Peripheral Tregs are key mediators of systemic immune tolerance and immune orchestration, and mucosal tissue Tregs are no exception. In fact, Tregs at mucosal sites are charged with the paradoxical and highly nuanced role of facilitating protective immune responses to invading pathogens, while also allowing for immune quiescence in the context of sexual reproduction, inhaled or ingested harmless antigens, and commensal microbiota (Fig. 1). This immune balance is especially critical within the very delicate and highly specialized mucosal tissues.
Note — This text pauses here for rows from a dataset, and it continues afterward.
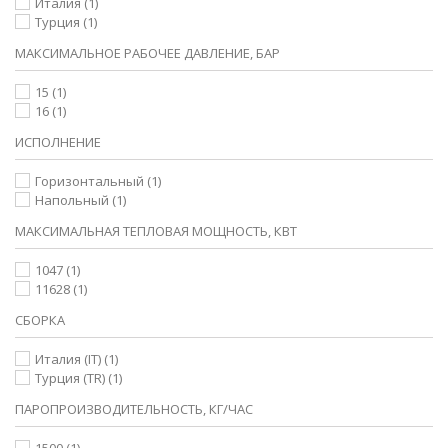
Италия
(1)
Турция
(1)
МАКСИМАЛЬНОЕ РАБОЧЕЕ ДАВЛЕНИЕ, БАР
15
(1)
16
(1)
ИСПОЛНЕНИЕ
Горизонтальный
(1)
Напольный
(1)
МАКСИМАЛЬНАЯ ТЕПЛОВАЯ МОЩНОСТЬ, КВТ
1047
(1)
11628
(1)
СБОРКА
Италия (IT)
(1)
Турция (TR)
(1)
ПАРОПРОИЗВОДИТЕЛЬНОСТЬ, КГ/ЧАС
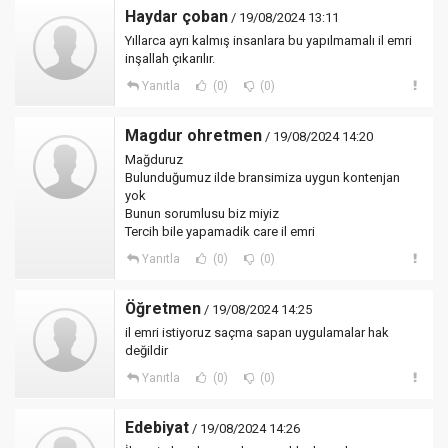
Haydar çoban
/ 19/08/2024 13:11
Yıllarca ayrı kalmış insanlara bu yapılmamalı il emri
inşallah çıkarılır.
Yanıtla
(0)
(0)
Magdur ohretmen
/ 19/08/2024 14:20
Mağduruz
Bulunduğumuz ilde bransimiza uygun kontenjan
yok
Bunun sorumlusu biz miyiz
Tercih bile yapamadik care il emri
Yanıtla
(0)
(0)
Öğretmen
/ 19/08/2024 14:25
il emri istiyoruz saçma sapan uygulamalar hak
değildir
Yanıtla
(0)
(0)
Edebiyat
/ 19/08/2024 14:26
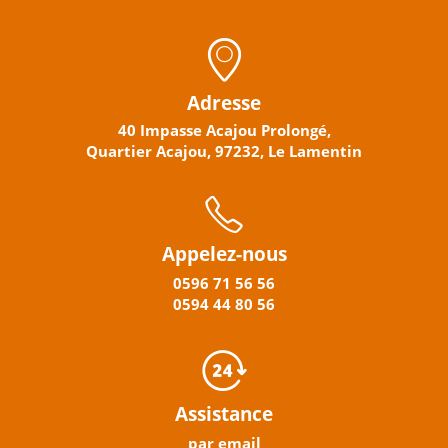
Adresse
40 Impasse Acajou Prolongé,
Quartier Acajou, 97232, Le Lamentin
Appelez-nous
0596
71 56 56
0594
44
80
56
Assistance
par email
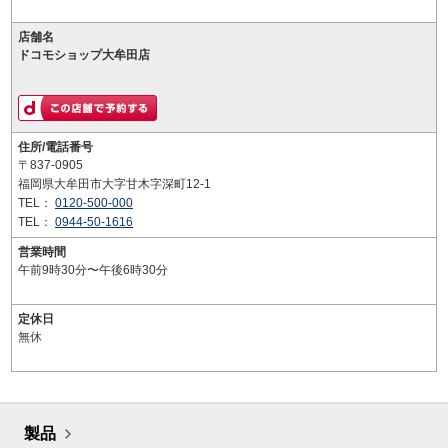
店舗名
ドコモショップ大牟田店
住所/電話番号
〒837-0905
福岡県大牟田市大字甘木字深町12-1
TEL：
0120-500-000
TEL：
0944-50-1616
営業時間
午前9時30分〜午後6時30分
定休日
無休
製品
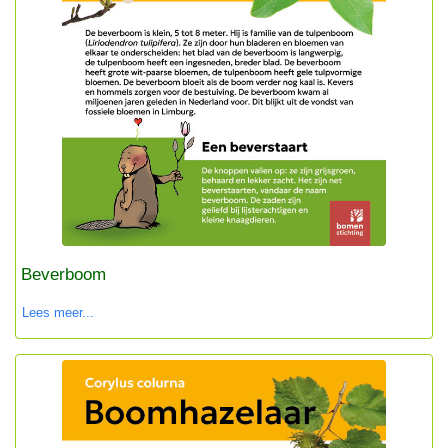
Beverboom
Lees meer...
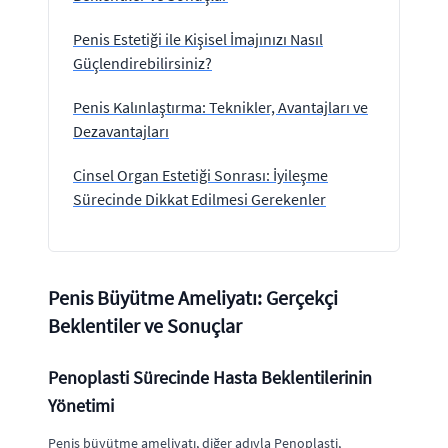
Penis Estetiği ile Kişisel İmajınızı Nasıl
Güçlendirebilirsiniz?
Penis Kalınlaştırma: Teknikler, Avantajları ve
Dezavantajları
Cinsel Organ Estetiği Sonrası: İyileşme
Sürecinde Dikkat Edilmesi Gerekenler
Penis Büyütme Ameliyatı: Gerçekçi
Beklentiler ve Sonuçlar
Penoplasti Sürecinde Hasta Beklentilerinin
Yönetimi
Penis büyütme ameliyatı, diğer adıyla Penoplasti,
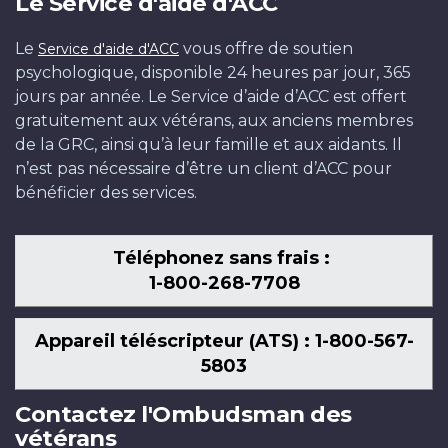
Le Service d'aide d'ACC
Le
vous offre de soutien
Service d'aide d'ACC
psychologique, disponible 24 heures par jour, 365
jours par année. Le Service d’aide d’ACC est offert
gratuitement aux vétérans, aux anciens membres
de la GRC, ainsi qu’à leur famille et aux aidants. Il
n’est pas nécessaire d’être un client d’ACC pour
bénéficier des services.
Téléphonez sans frais :
1-800-268-7708
Appareil téléscripteur (ATS) : 1-800-567-
5803
Contactez l'Ombudsman des
vétérans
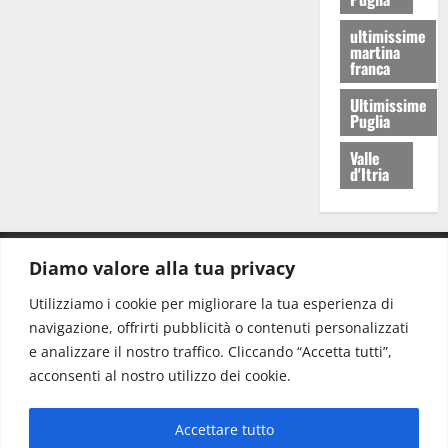
ultimissime
martina
franca
Ultimissime
Puglia
Valle
d'Itria
Diamo valore alla tua privacy
CONTATTI.
Utilizziamo i cookie per migliorare la tua esperienza di
navigazione, offrirti pubblicità o contenuti personalizzati
Redazione:
redazione@www.martinasera.it
e analizzare il nostro traffico. Cliccando “Accetta tutti”,
Direttore:
direttore@www.martinasera.it
acconsenti al nostro utilizzo dei cookie.
Info & Commerciale:
info@www.martinasera.it
Accettare tutto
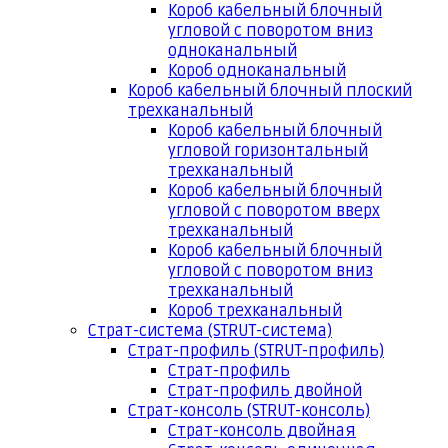
Короб кабельный блочный
угловой с поворотом вниз
одноканальный
Короб одноканальный
Короб кабельный блочный плоский
трехканальный
Короб кабельный блочный
угловой горизонтальный
трехканальный
Короб кабельный блочный
угловой с поворотом вверх
трехканальный
Короб кабельный блочный
угловой с поворотом вниз
трехканальный
Короб трехканальный
Страт-система (STRUT-система)
Страт-профиль (STRUT-профиль)
Страт-профиль
Страт-профиль двойной
Страт-консоль (STRUT-консоль)
Страт-консоль двойная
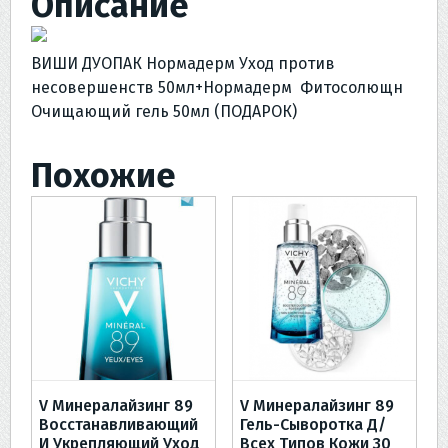
Описание
Фитосолющн
Очищающий
ВИШИ ДУОПАК Нормадерм Уход против
гель
несовершенств 50мл+Нормадерм Фитосолющн
50мл
Очищающий гель 50мл (ПОДАРОК)
Похожие
V Минералайзинг 89
V Минералайзинг 89
Восстанавливающий
Гель-Сыворотка Д/
И Укрепляющий Уход
Всех Типов Кожи 30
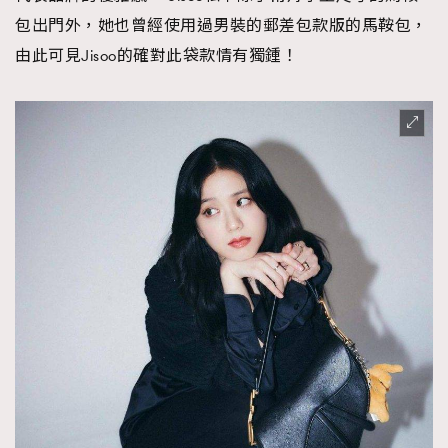
包出門外，她也曾經使用過男裝的郵差包款版的馬鞍包，
由此可見Jisoo的確對此袋款情有獨鍾！
TRENDING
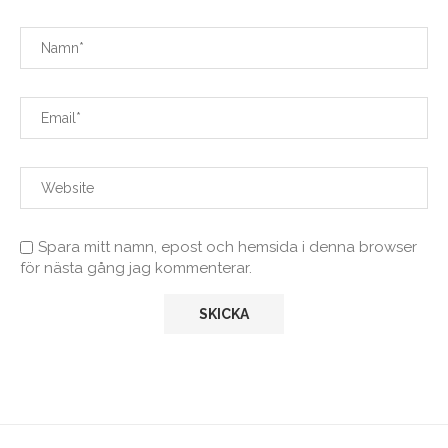
Spara mitt namn, epost och hemsida i denna browser
för nästa gång jag kommenterar.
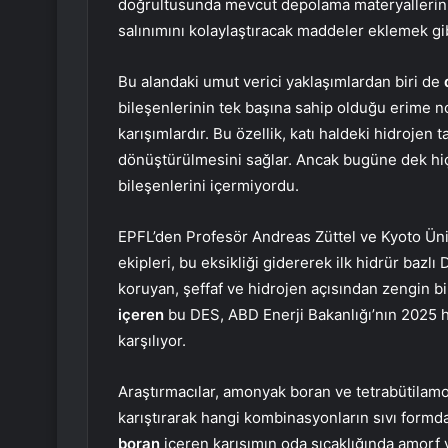
doğrultusunda mevcut depolama materyallerini
salınımını kolaylaştıracak maddeler eklemek gi
Bu alandaki umut verici yaklaşımlardan biri de
d
bileşenlerinin tek başına sahip olduğu erime n
karışımlardır. Bu özellik, katı haldeki hidrojen ta
dönüştürülmesini sağlar. Ancak bugüne dek hiç
bileşenlerini içermiyordu.
EPFL’den Profesör Andreas Züttel ve Kyoto Üni
ekipleri, bu eksikliği gidererek ilk hidrür bazlı D
koruyan, şeffaf ve hidrojen açısından zengin b
içeren
bu DES, ABD Enerji Bakanlığı’nın 2025 h
karşılıyor.
Araştırmacılar, amonyak boran ve tetrabütilamon
karıştırarak hangi kombinasyonların sıvı formda 
boran
içeren karışımın oda sıcaklığında amorf y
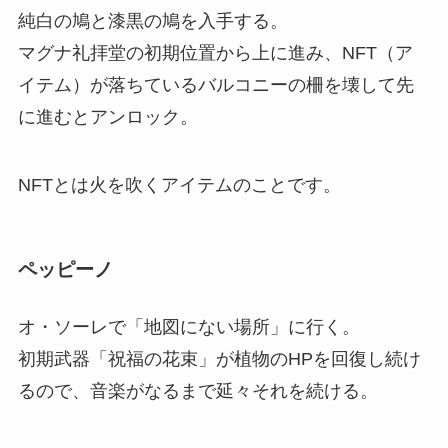
純白の鳩と漆黒の鳩を入手する。
マグナ礼拝堂の初期位置から上に進み、NFT（ア
イテム）が落ちているバルコニーの柵を壊して先
に進むとアンロック。
NFTとは火を吹くアイテムのことです。
ペッピーノ
オ・ソーレで「地図にない場所」に行く。
初期武器「祝福の花束」が植物のHPを回復し続け
るので、音楽がなるまで延々それを続ける。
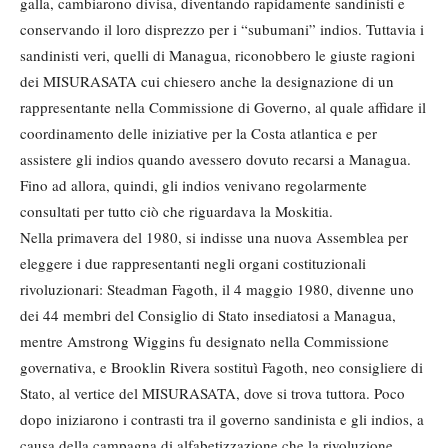
galla, cambiarono divisa, diventando rapidamente sandinisti e
conservando il loro disprezzo per i “subumani” indios. Tuttavia i
sandinisti veri, quelli di Managua, riconobbero le giuste ragioni
dei MISURASATA cui chiesero anche la designazione di un
rappresentante nella Commissione di Governo, al quale affidare il
coordinamento delle iniziative per la Costa atlantica e per
assistere gli indios quando avessero dovuto recarsi a Managua.
Fino ad allora, quindi, gli indios venivano regolarmente
consultati per tutto ciò che riguardava la Moskitia.
Nella primavera del 1980, si indisse una nuova Assemblea per
eleggere i due rappresentanti negli organi costituzionali
rivoluzionari: Steadman Fagoth, il 4 maggio 1980, divenne uno
dei 44 membri del Consiglio di Stato insediatosi a Managua,
mentre Amstrong Wiggins fu designato nella Commissione
governativa, e Brooklin Rivera sostituì Fagoth, neo consigliere di
Stato, al vertice del MISURASATA, dove si trova tuttora. Poco
dopo iniziarono i contrasti tra il governo sandinista e gli indios, a
causa della campagna di alfabetizzazione che la rivoluzione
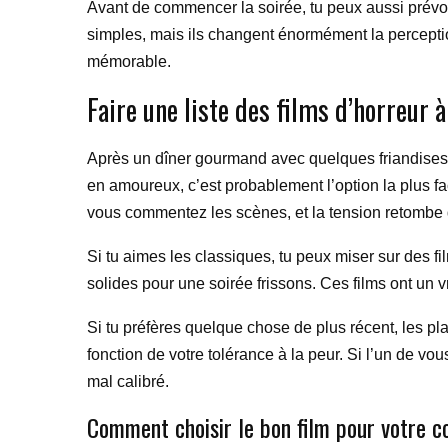
Avant de commencer la soirée, tu peux aussi prévoi
simples, mais ils changent énormément la perceptio
mémorable.
Faire une liste des films d’horreur 
Après un dîner gourmand avec quelques friandises à
en amoureux, c’est probablement l’option la plus faci
vous commentez les scènes, et la tension retombe da
Si tu aimes les classiques, tu peux miser sur des fil
solides pour une soirée frissons. Ces films ont un v
Si tu préfères quelque chose de plus récent, les pla
fonction de votre tolérance à la peur. Si l’un de vo
mal calibré.
Comment choisir le bon film pour votre c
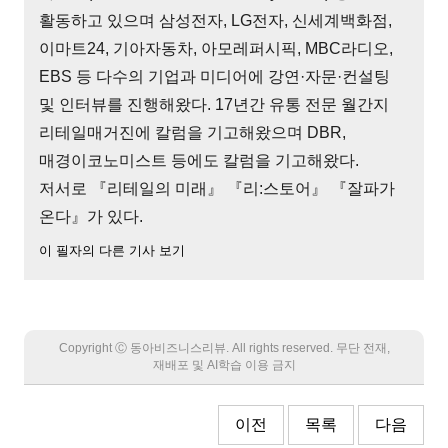
활동하고 있으며 삼성전자, LG전자, 신세계백화점,
이마트24, 기아자동차, 아모레퍼시픽, MBC라디오,
EBS 등 다수의 기업과 미디어에 강연·자문·컨설팅
및 인터뷰를 진행해왔다. 17년간 유통 전문 월간지
리테일매거진에 칼럼을 기고해왔으며 DBR,
매경이코노미스트 등에도 칼럼을 기고해왔다.
저서로 『리테일의 미래』 『리:스토어』 『잘파가
온다』가 있다.
이 필자의 다른 기사 보기
Copyright Ⓒ 동아비즈니스리뷰. All rights reserved. 무단 전재,
재배포 및 AI학습 이용 금지
이전
목록
다음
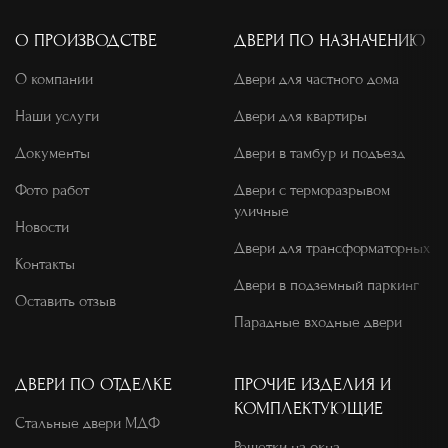
О ПРОИЗВОДСТВЕ
ДВЕРИ ПО НАЗНАЧЕНИЮ
О компании
Двери для частного дома
Наши услуги
Двери для квартиры
Документы
Двери в тамбур и подъезд
Фото работ
Двери с терморазрывом
уличные
Новости
Двери для трансформаторных
Контакты
Двери в подземный паркинг
Оставить отзыв
Парадные входные двери
ДВЕРИ ПО ОТДЕЛКЕ
ПРОЧИЕ ИЗДЕЛИЯ И
КОМПЛЕКТУЮЩИЕ
Стальные двери МДФ
Решетки на окна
Although Tregs found in various mucosal tissues share the responsibility of balancing inflammatory immune responses, residency in distinct tissues is associated with previously unappreciated location-specific functions that lie beyond canonical Treg roles (Fig. 2). These specialized mucosal Tregs have implications for conditions such as allergy, autoimmunity, and cancer, where aberrant mucosal immune responses drive disease progression. Furthermore, the role of mucosal Tregs in anti-microbial immunity—especially respiratory infections and STIs—should not be underestimated. Importantly, immunity elicited by mucosal vaccination, depending on the context, may be either hindered or helped by Tregs. Therefore, further studies are necessary to elucidate how to best leverage Tregs to overcome oral tolerance and elicit protective resident T cells responses at the sites of bacterial and viral infection. Based on this growing body of mucosal Treg data, there is precedent to continue to characterize Tregs in other mucosal and nonlymphoid tissue sites, where they may perform distinct, yet-unknown tissue-specific functions.